Usually the more someone has, the less thankful they become.

So how can you overcome ingratitude? Only by changing your
beliefs. As long as you believe you're getting a raw deal, or
less than you deserve, you will never become a thankful person.

An attitude of gratitude is the result of what we focus on.

Remember, you deserved punishment. Instead, God gave you what
He deserved, and EVERYTHING you have -- every breath -- is a
gift. Keep this in focus and you will become a thankful person.

(An extra bonus is that a thankful person is a happy person.)

HEBREWS 13:5 NIV
5 Keep your lives free from the love of money and be content
with what you have, because God has said, "Never will I leave
you; never will I forsake you."

What could be greater? Almighty God promises to always take
care of you! Never will you be forsaken! Never will you be left
facing life all alone! (You may feel forsaken, but it's a lie.)

A rewarding, satisfying, and fulfilling life does not depend on
being rich. Jesus is the one who told us, and He knows.

LUKE 12:15 LB
15 Beware! Don't always be wishing for what you don't have. For
real life and real living are not related to how rich we are."

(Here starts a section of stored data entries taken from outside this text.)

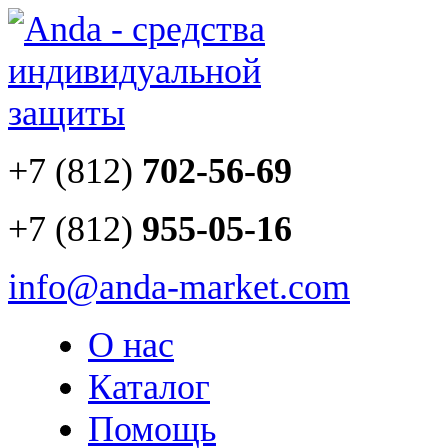
+7 (812)
702-56-69
+7 (812)
955-05-16
info@anda-market.com
О нас
Каталог
Помощь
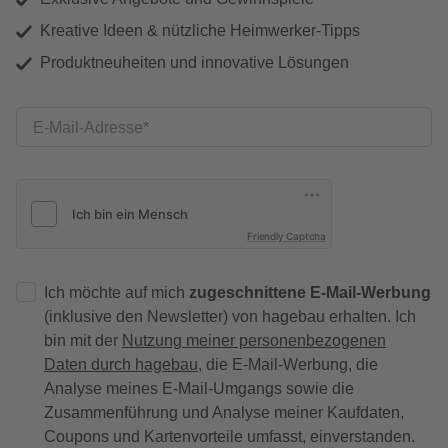
Kreative Ideen & nützliche Heimwerker-Tipps
Produktneuheiten und innovative Lösungen
E-Mail-Adresse
Friendly Captcha
Ich möchte auf mich
zugeschnittene E-Mail-Werbung
(inklusive den Newsletter) von hagebau erhalten. Ich
bin mit der
Nutzung meiner personenbezogenen
Daten durch hagebau
, die E-Mail-Werbung, die
Analyse meines E-Mail-Umgangs sowie die
Zusammenführung und Analyse meiner Kaufdaten,
Coupons und Kartenvorteile umfasst, einverstanden.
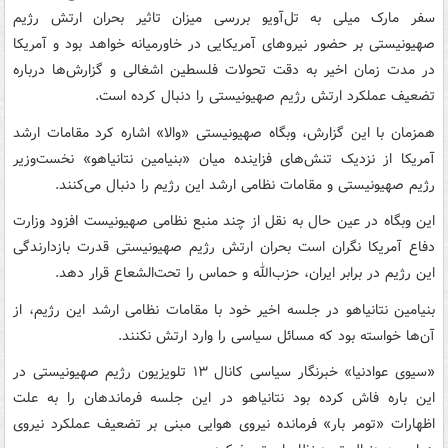
سفر مارک میلی به تل‌آویو بررسی میزان تاثیر بحران ارتش رژیم
صهیونیستی بر حضور نیروهای آمریکایی در خاورمیانه خواهد بود و آمریکا
در مدت زمان اخیر به دقت تحولات فلسطین اشغالی و گزارش‌ها درباره
تضعیف عملکرد ارتش رژیم صهیونیستی را دنبال کرده است.
همزمان با این گزارش، وبگاه صهیونیستی «والا» اشاره کرد مقامات ارشد
آمریکا از نزدیک تنش‌های فزاینده میان «بنیامین نتانیاهو» نخست‌وزیر
رژیم صهیونیستی و مقامات نظامی ارشد این رژیم را دنبال می‌کنند.
این وبگاه در عین حال به نقل از چند منبع نظامی صهیونیست افزود وزارت
دفاع آمریکا نگران است بحران ارتش رژیم صهیونیستی قدرت بازدارندگی
این رژیم در برابر ایران، حزب‌الله و حماس را تحت‌الشعاع قرار دهد.
بنیامین نتانیاهو در جلسه اخیر خود با مقامات نظامی ارشد این رژیم، از
آن‌ها خواسته بود که مسائل سیاسی را وارد ارتش نکنند.
«سیوی عوادنیا» خبرنگار سیاسی کانال ۱۳ تلویزیون رژیم صهیونیستی در
این باره فاش کرده بود نتانیاهو در این جلسه فرماندهان را به علت
اظهارات «تومر بار» فرمانده نیروی هوایی مبنی بر تضعیف عملکرد نیروی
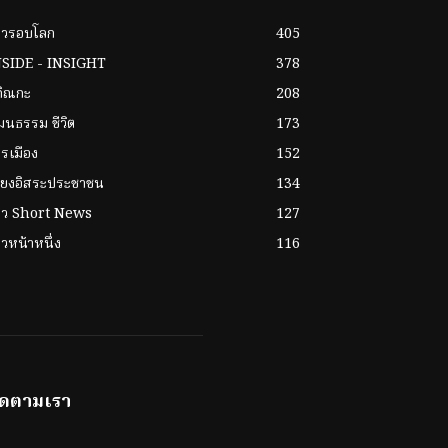
าวรอบโลก
405
NSIDE - INSIGHT
378
กิณกะ
208
ฒนธรรม ชีวิต
173
รเมือง
152
ียงอิสระประชาชน
134
่าว Short News
127
าวหน้าหนึ่ง
116
ิดตามเรา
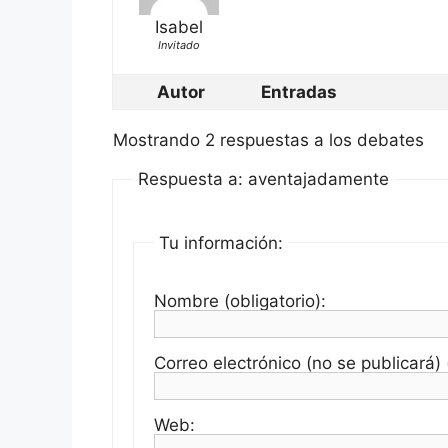
Isabel
Invitado
Autor
Entradas
Mostrando 2 respuestas a los debates
Respuesta a: aventajadamente
Tu información:
Nombre (obligatorio):
Correo electrónico (no se publicará) (
Web:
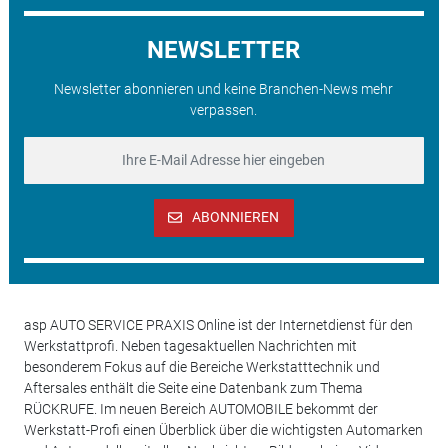
NEWSLETTER
Newsletter abonnieren und keine Branchen-News mehr
verpassen.
ABONNIEREN
asp AUTO SERVICE PRAXIS Online ist der Internetdienst für den
Werkstattprofi. Neben tagesaktuellen Nachrichten mit
besonderem Fokus auf die Bereiche Werkstatttechnik und
Aftersales enthält die Seite eine Datenbank zum Thema
RÜCKRUFE. Im neuen Bereich AUTOMOBILE bekommt der
Werkstatt-Profi einen Überblick über die wichtigsten Automarken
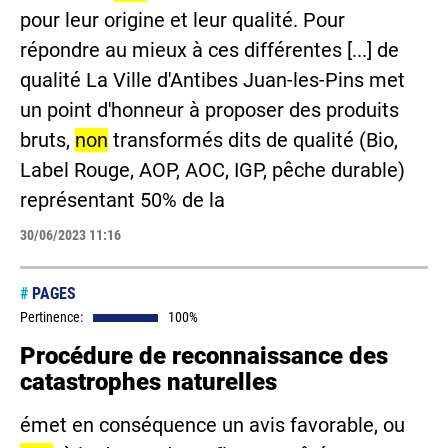
pour leur origine et leur qualité. Pour
répondre au mieux à ces différentes [...] de
qualité La Ville d'Antibes Juan-les-Pins met
un point d'honneur à proposer des produits
bruts,
non
transformés dits de qualité (Bio,
Label Rouge, AOP, AOC, IGP, pêche durable)
représentant 50% de la
30/06/2023 11:16
#
PAGES
Pertinence:
100%
Procédure de reconnaissance des
catastrophes naturelles
émet en conséquence un avis favorable, ou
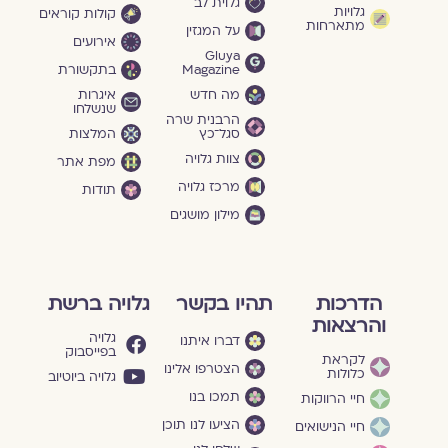
גלוית לב
גלויות
קולות קוראים
מתארחות
על המגזין
אירועים
Gluya
Magazine
בתקשורת
מה חדש
איגרות
שנשלחו
הרבנית שרה
סגל־כץ
המלצות
צוות גלויה
מפת אתר
מרכז גלויה
תודות
מילון מושגים
הדרכות
תהיו בקשר
גלויה ברשת
והרצאות
גלויה
דברו איתנו
בפייסבוק
לקראת
הצטרפו אלינו
כלולות
גלויה ביוטיוב
תמכו בנו
חיי הרווקות
הציעו לנו תוכן
חיי הנישואים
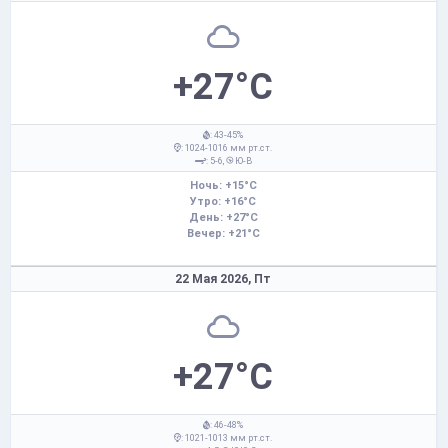
+27°C
: 43-45%
: 1024-1016 мм рт.ст.
: 5-6,
Ю-В
Ночь: +15°C
Утро: +16°C
День: +27°C
Вечер: +21°C
22 Мая 2026,
Пт
+27°C
: 46-48%
: 1021-1013 мм рт.ст.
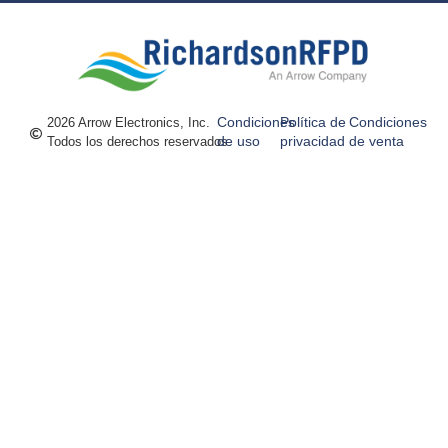
Condiciones
Política de
Condiciones
2026 Arrow Electronics, Inc.
de uso
privacidad
de venta
Todos los derechos reservados.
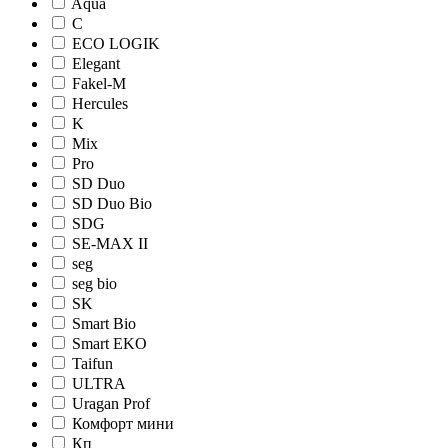
Aqua
C
ECO LOGIK
Elegant
Fakel-M
Hercules
K
Mix
Pro
SD Duo
SD Duo Bio
SDG
SE-MAX II
seg
seg bio
SK
Smart Bio
Smart EKO
Taifun
ULTRA
Uragan Prof
Комфорт мини
Кп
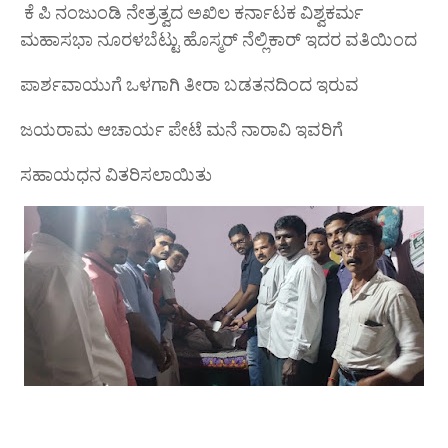
ಕೆ ಪಿ ನಂಜುಂಡಿ ನೇತ್ರತ್ವದ ಅಖಿಲ ಕರ್ನಾಟಕ ವಿಶ್ವಕರ್ಮ
ಮಹಾಸಭಾ ನೂರಳಬೆಟ್ಟು ಹೊಸ್ಮರ್ ನೆಲ್ಲಿಕಾರ್ ಇದರ ವತಿಯಿಂದ
ಪಾರ್ಶವಾಯುಗೆ ಒಳಗಾಗಿ ತೀರಾ ಬಡತನದಿಂದ ಇರುವ
ಜಯರಾಮ ಆಚಾರ್ಯ ಪೇಟೆ ಮನೆ ನಾರಾವಿ ಇವರಿಗೆ
ಸಹಾಯಧನ ವಿತರಿಸಲಾಯಿತು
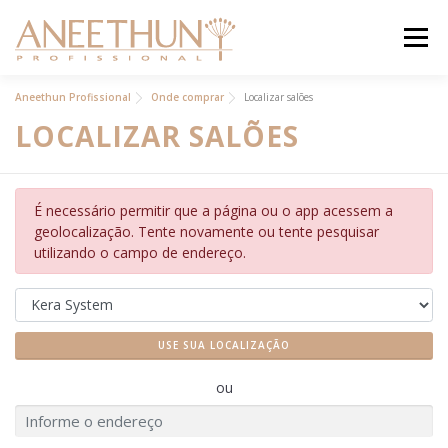
Pular
para
Menu
o
conteúdo
INSTITUCIONAL
Aneethun Profissional
Onde comprar
Localizar salões
LOCALIZAR SALÕES
PRODUTOS
ACADEMIA ON
É necessário permitir que a página ou o app acessem a
BLOG
geolocalização. Tente novamente ou tente pesquisar
utilizando o campo de endereço.
CONTATO
ANEETHUN PRO
LOJA ONLINE
USE SUA LOCALIZAÇÃO
.
ou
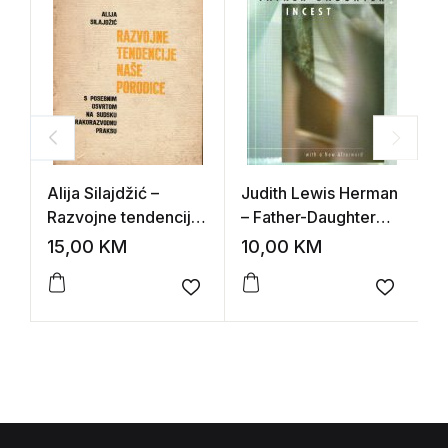
Alija Silajdžić –
Judith Lewis Herman
D
Razvojne tendencije
– Father-Daughter
H
naše porodice (s
Incest
15,00
KM
10,00
KM
1
posebnim osvrtom
na sudsku
Add to wishlist
Add to 
brakorazvodnu
praksu)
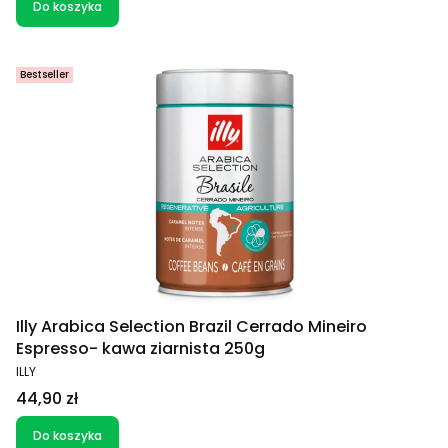
Do koszyka
Bestseller
Illy Arabica Selection Brazil Cerrado Mineiro
Espresso- kawa ziarnista 250g
PRODUCENT
ILLY
Cena
44,90 zł
Do koszyka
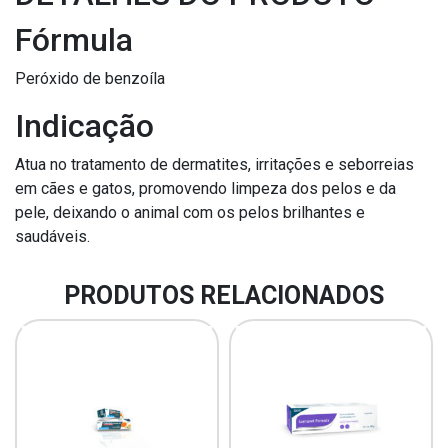
Fórmula
Peróxido de benzoíla
Indicação
Atua no tratamento de dermatites, irritações e seborreias
em cães e gatos, promovendo limpeza dos pelos e da
pele, deixando o animal com os pelos brilhantes e
saudáveis.
PRODUTOS RELACIONADOS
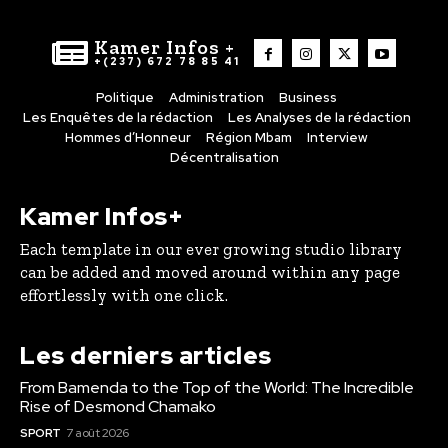
Kamer Infos +
+(237) 672 78 85 41
Politique
Administration
Business
Les Enquêtes de la rédaction
Les Analyses de la rédaction
Hommes d’Honneur
Région Mbam
Interview
Décentralisation
Kamer Infos+
Each template in our ever growing studio library
can be added and moved around within any page
effortlessly with one click.
Les derniers articles
From Bamenda to the Top of the World: The Incredible
Rise of Desmond Chamako
SPORT
7 août 2026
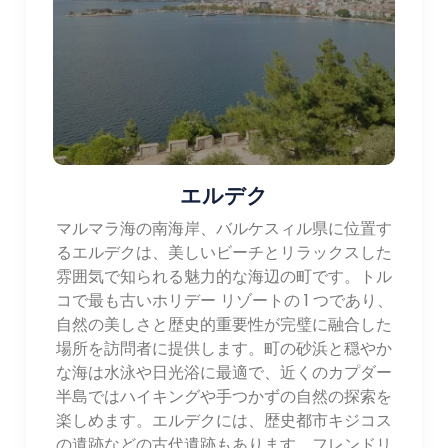
エルデク
マルマラ海の南海岸、バルケスィル県に位置す
るエルデクは、美しいビーチとリラックスした
雰囲気で知られる魅力的な海辺の町です。トル
コで最も古いホリデー リゾートの 1 つであり、
自然の美しさと歴史的重要性が完璧に融合した
場所を訪問者に提供します。町の砂浜と穏やか
な海は水泳や日光浴に最適で、近くのカプダー
半島ではハイキングや手つかずの自然の探索を
楽しめます。エルデクには、歴史都市キジコス
の遺跡などの古代遺跡もあります。フレンドリ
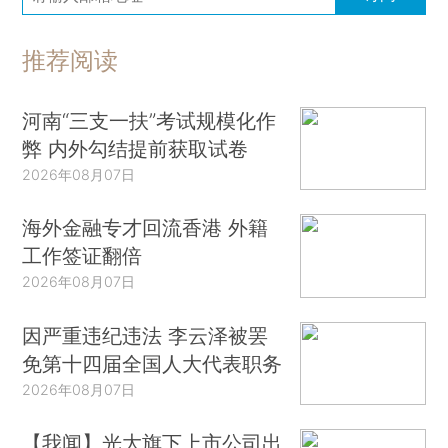
推荐阅读
河南“三支一扶”考试规模化作
弊 内外勾结提前获取试卷
2026年08月07日
海外金融专才回流香港 外籍
工作签证翻倍
2026年08月07日
因严重违纪违法 李云泽被罢
免第十四届全国人大代表职务
2026年08月07日
【我闻】光大旗下上市公司出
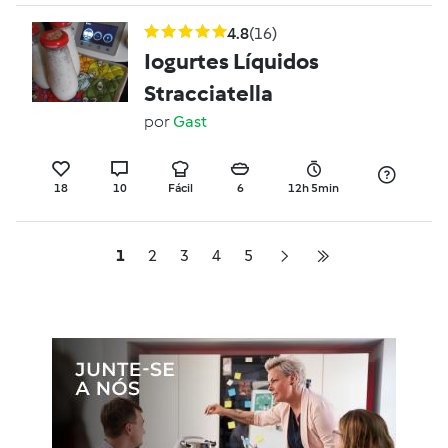
4.8
(16)
Iogurtes Líquidos
Stracciatella
por
Gast
18
10
Fácil
6
12h 5min
1
2
3
4
5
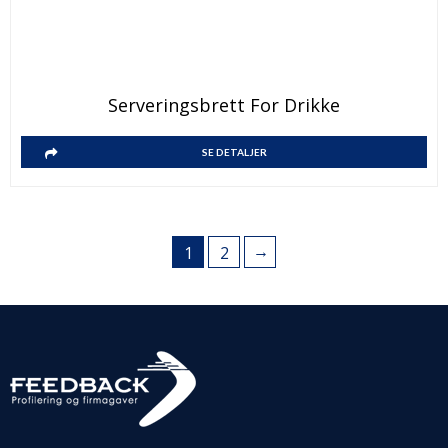
Serveringsbrett For Drikke
SE DETALJER
→
1
2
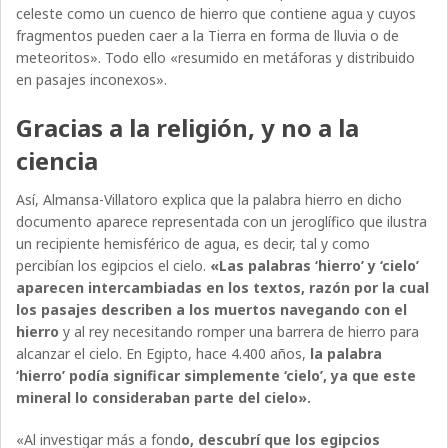
celeste como un cuenco de hierro que contiene agua y cuyos
fragmentos pueden caer a la Tierra en forma de lluvia o de
meteoritos». Todo ello «resumido en metáforas y distribuido
en pasajes inconexos».
Gracias a la religión, y no a la
ciencia
Así, Almansa-Villatoro explica que la palabra hierro en dicho
documento aparece representada con un jeroglífico que ilustra
un recipiente hemisférico de agua, es decir, tal y como
percibían los egipcios el cielo.
«Las palabras ‘hierro’ y ‘cielo’
aparecen intercambiadas en los textos, razón por la cual
los pasajes describen a los muertos navegando con el
hierro
y al rey necesitando romper una barrera de hierro para
alcanzar el cielo. En Egipto, hace 4.400 años,
la palabra
‘hierro’ podía significar simplemente ‘cielo’, ya que este
mineral lo consideraban parte del cielo».
«Al investigar más a fond
o, descubrí que los egipcios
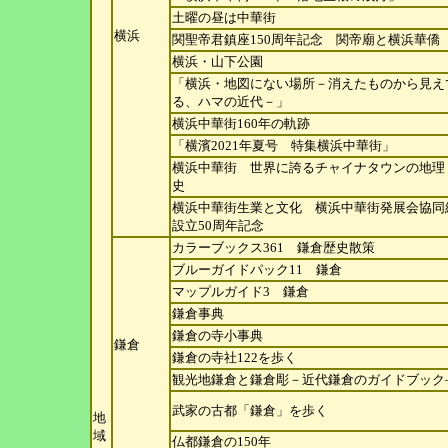
土曜の昼は中華街
横浜
関聖帝君鎮座150周年記念 関帝廟と横浜華僑
横浜・山下公園
「横浜・地図にない場所－消えたものから見え
る、
ハマの近代－」
横浜中華街160年の軌跡
「横濱2021年夏号 特集横浜中華街」
横浜中華街 世界に誇るチャイナタウンの地理
史
横浜中華街生業と文化 横浜中華街発展会協同
設立50周年記念
カラーブックス361 鎌倉歴史散策
ブルーガイドパック11 鎌倉
マップルガイド3 鎌倉
鎌倉事典
鎌倉の寺小事典
鎌倉
鎌倉の寺社122を歩く
観光地鎌倉と鎌倉彫－近代鎌倉のガイドブック
武家の古都「鎌倉」を歩く
地
域
仏都鎌倉の150年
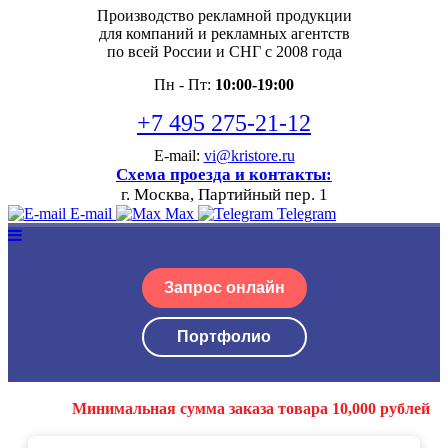
Производство рекламной продукции
для компаний и рекламных агентств
по всей России и СНГ с 2008 года
Пн - Пт:
10:00-19:00
+7 495 275-21-12
E-mail:
vi@kristore.ru
Схема проезда и контакты:
г. Москва, Партийный пер. 1
E-mail
Max
Telegram
Запрос онлайн
Портфолио
Минимальная сумма заказа товара 10,000 рублей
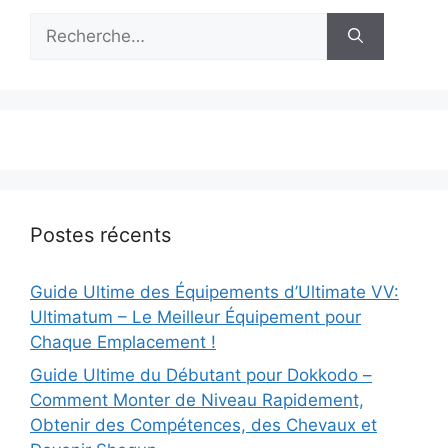
Rechercher :
Postes récents
Guide Ultime des Équipements d’Ultimate VV:
Ultimatum – Le Meilleur Équipement pour
Chaque Emplacement !
Guide Ultime du Débutant pour Dokkodo –
Comment Monter de Niveau Rapidement,
Obtenir des Compétences, des Chevaux et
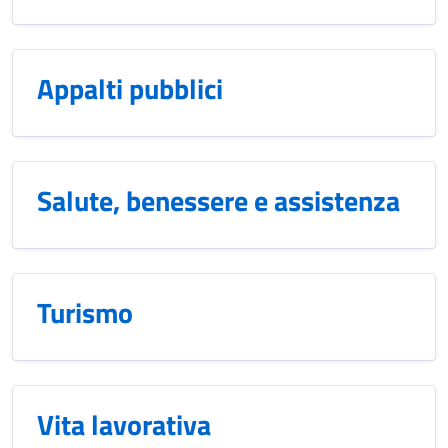
Appalti pubblici
Salute, benessere e assistenza
Turismo
Vita lavorativa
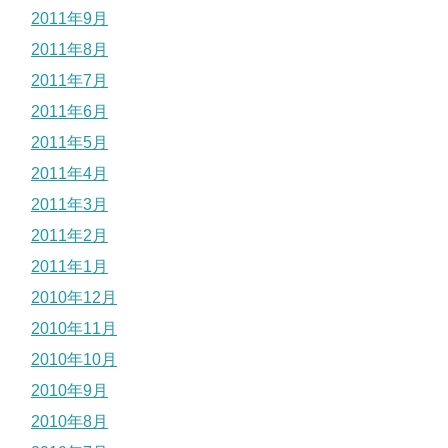
2011年9月
2011年8月
2011年7月
2011年6月
2011年5月
2011年4月
2011年3月
2011年2月
2011年1月
2010年12月
2010年11月
2010年10月
2010年9月
2010年8月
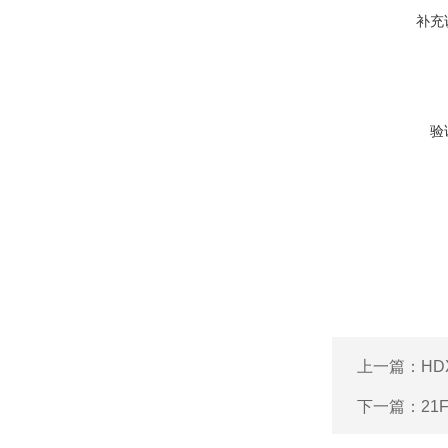
补充
验
上一篇：
HD
下一篇：
21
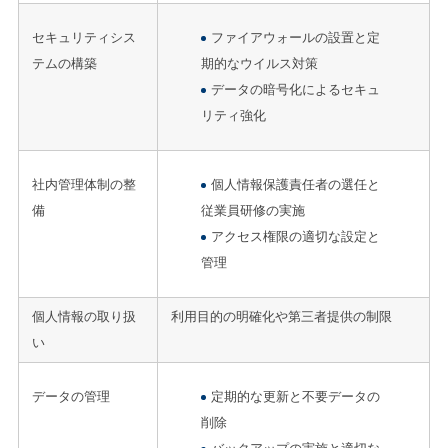
セキュリティシス
ファイアウォールの設置と定
テムの構築
期的なウイルス対策
データの暗号化によるセキュ
リティ強化
社内管理体制の整
個人情報保護責任者の選任と
備
従業員研修の実施
アクセス権限の適切な設定と
管理
個人情報の取り扱
利用目的の明確化や第三者提供の制限
い
データの管理
定期的な更新と不要データの
削除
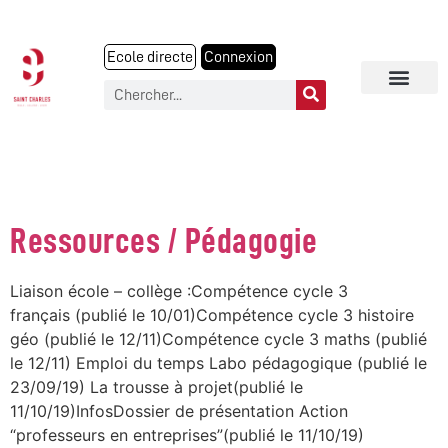
Ecole directe
Connexion
CATEGORY:
PROF
Ressources / Pédagogie
Liaison école – collège :Compétence cycle 3
français (publié le 10/01)Compétence cycle 3 histoire
géo (publié le 12/11)Compétence cycle 3 maths (publié
le 12/11) Emploi du temps Labo pédagogique (publié le
23/09/19) La trousse à projet(publié le
11/10/19)InfosDossier de présentation Action
“professeurs en entreprises”(publié le 11/10/19)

SAY THIS: I will be thankful.


----------



## luv2fish (Mar 21, 2005)

I am standing on the "Solid Rock" Thank you Lord for keeping my feet there. Thanks for sharing those scriptures. I need it today.


----------



## allicat (May 20, 2004)

great post! there are times we just find ourselves in that "i want, i want" mode. thats when i take a step back and look around, and just appreciate all the blessing God has entrusted to me. 

trudy


----------



## Mrs Backlasher (Dec 19, 2004)

"In EVERYTHING [that means even the bad stuff!] give thanks, for this is the will of God in Christ Jesus concerning you." (I forgot the verse reference. Look it up, it's good practice, LOL.)

I once came across a list of things you can do to make yourself a happier person.

The first item on the list was:

"Cultivate an attitude of gratitude."

Your message for the day is an awesome one!


----------



## bambinosan (Feb 9, 2005)

Very nice message J. Thanks


----------